As causas fundamentais podem ser três:

O código do programa do servidor tem problemas; Algum dispositivo de rede na cadeia de rede está com falha, como SSL ou F5; A configuração da política de segurança do dispositivo de rede, como restrição de IP, rejeição de varredura maliciosa, etc. Quando não atende à política de segurança, o pacote de dados é descartado diretamente;

Problema no código do servidor Se for um problema de código, deveria ocorrer em cenários específicos, mas o probleam ocorre aleatoriamente, não em situações específicas, funcionando bem às vezes e mal outras.

Problema com dispositivo de rede na cadeia Após a captura de pacotes, os dispositivos de rede na cadeia receberam os pacotes e os encaminharam para trás, mas foram rejeitados pelo destino.

Problema com configuração de política de segurança do dispositivo de rede Isso é muito provável. Alguma situação causa o servidor a descartar pacotes de dados, e investigamos detalhadamente essa perspectiva.

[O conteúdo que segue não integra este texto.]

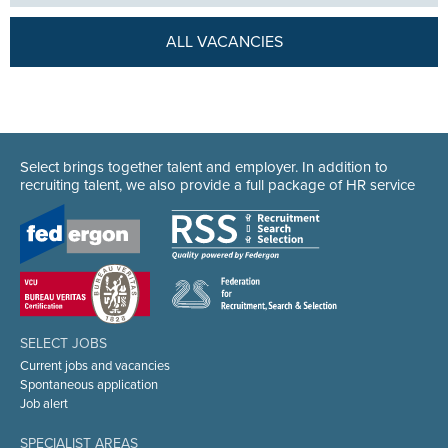
ALL VACANCIES
Select brings together talent and employer. In addition to
recruiting talent, we also provide a full package of HR service
SELECT JOBS
Current jobs and vacancies
Spontaneous application
Job alert
SPECIALIST AREAS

Análise da situação do servidor O aplicativo do servidor não tem logs de pacotes recebidos, mas os dispositivos de rede já encaminharam, podemos julgar que o problema deve estar em algumas configurações do servidor de aplicação, mas não está relacionado ao código do aplicativo, mas sim a configurações do servidor Linux ou firewall de rede.

Solução do Problema

1. Verificação da configuração do firewall

Para investigar o problema, desligamos o firewall diretamente.

2. Verificação de parâmetros ipv4 no sysctl

sistema_rede.ipv4.tcp_tw_recicla = 1
sistema_rede.ipv4.marcas_temporais = 1
....

3. Verificação de parâmetros ssh correspondentes no linux

Localização Final do Problema

Finalmente, descobrimos que era um problema com os parâmetros do sysctl, modificado da seguinte forma:

sistema_rede.ipv4.tcp_tw_recicla = 1
sistema_rede.ipv4.marcas_temporais = 0
....

Descrição do cenário onde marcas_temporais e tcp_tw_recicla não são ativados simultaneamente

Sob NAT COMPLETO

Em NAT COMPLETO, quando o cliente solicita VIP, não apenas substitui o dst ip do pacote, mas também substitui o src ip; mas quando VIP retorna ao cliente, também substitui o src ip.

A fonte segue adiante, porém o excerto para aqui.